IPOH: Fear of some students not being able to cope is not a valid reason for the Education Ministry to turn back on its decision to use imported English textbooks in schools next year, said Deputy Education Minister Datuk Chong Sin Woon (pic).
He said having students who are poor in the language is all the more reason why the ministry should implement the curriculum aligned with the Common European Framework of Reference for Languages (CEFR).
“When we talk about students not being able to comprehend, there will always be those who are unable to catch up whether we use CEFR textbooks or our local Kurikulum Standard Sekolah Rendah (KSSR) ones.
“But this doesn’t mean we have to completely forgo the imported textbooks because CEFR is a guide developed by the Council of Europe to gauge foreign language proficiency.
“It is applied universally and has very clear ways of teaching languages,” he told reporters here yesterday after handing out RM7.77mil in government aid to 17 Chinese secondary and 108 Chinese primary schools in Perak.
Chong was responding to concerns by certain quarters, the latest by Johor English Language Teaching Association president Vincent D’Silva, that a sudden switch to materials from overseas could be detrimental to many Malaysian students, especially those in rural areas.
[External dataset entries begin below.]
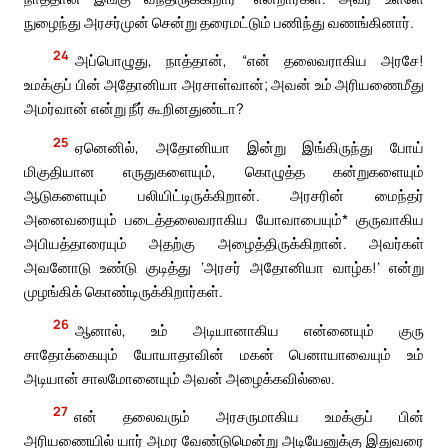
நுழைந்து அரசர்முன் சென்று தரைமட்டும் பணிந்து வணங்கினார்.
24
அப்பொழுது, நாத்தான், “என் தலைவராகிய அரசே!
உமக்குப் பின் அதோனியா அரசாள்வான்; அவன் உம் அரியணைமீது
அமர்வான் என்று நீர் கூறினதுண்டா?
25
ஏனெனில், அதோனியா இன்று இங்கிருந்து போய்
மிகுதியான எருதுகளையும், கொழுத்த கன்றுகளையும்
ஆடுகளையும் பலியிட்டிருக்கிறான். அரசரின் மைந்தர்
அனைவரையும் படைத்தலைவராகிய யோவாபையும்* குருவாகிய
அபியத்தாரையும் அதற்கு அழைத்திருக்கிறான். அவர்கள்
அவனோடு உண்டு குடித்து ‘அரசர் அதோனியா வாழ்க!’ என்று
முழங்கிக் கொண்டிருக்கிறார்கள்.
26
ஆனால், உம் அடியானாகிய என்னையும் குரு
சாதோக்கையும் யோயாதாவின் மகன் பெனாயாவையும் உம்
அடியான் சாலமோனையும் அவன் அழைக்கவில்லை.
27
என் தலைவரும் அரசருமாகிய உமக்குப் பின்
அரியணையில் யார் அமர வேண்டுமென்று அடியேனுக்கு இதுவரை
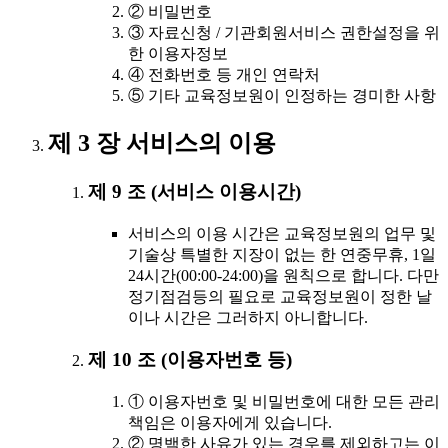
② 비밀번호
③ 자료신청 / 기관회원서비스 권한설정을 위
한 이용자정보
④ 전화번호 등 개인 연락처
⑤ 기타 교육정보원이 인정하는 경미한 사항
제 3 장 서비스의 이용
제 9 조 (서비스 이용시간)
서비스의 이용 시간은 교육정보원의 업무 및
기술상 특별한 지장이 없는 한 연중무휴, 1일
24시간(00:00-24:00)을 원칙으로 합니다. 다만
정기점검등의 필요로 교육정보원이 정한 날
이나 시간은 그러하지 아니합니다.
제 10 조 (이용자번호 등)
① 이용자번호 및 비밀번호에 대한 모든 관리
책임은 이용자에게 있습니다.
② 명백한 사유가 있는 경우를 제외하고는 이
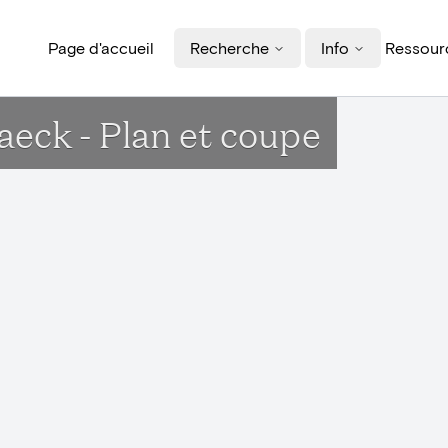
Page d'accueil
Recherche
Info
Ressourc
eck - Plan et coupe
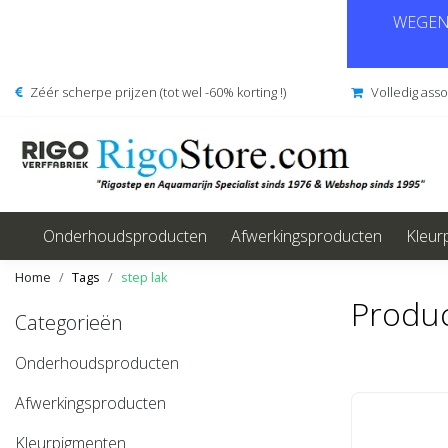
WEGENS
Zéér scherpe prijzen (tot wel -60% korting !)
Volledig ass
Onderhoudsproducten
Afwerkingsproducten
Kleur
Home
Tags
step lak
Produc
Categorieën
Onderhoudsproducten
Afwerkingsproducten
Kleurpigmenten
D’Silva was reported as saying that English textbooks should serve as facilitators, rather than barriers, to learning the language, adding that not every student is exposed to Western culture and that those who cannot identify with the topics taught might just switch off.
According to Chong, imported English textbooks have to be used as no CEFR-compliant English textbooks are available in the country at present.
“However, the ministry is working on producing our own textbooks, which will match the CEFR standard, hopefully in the coming one or two years,” he said.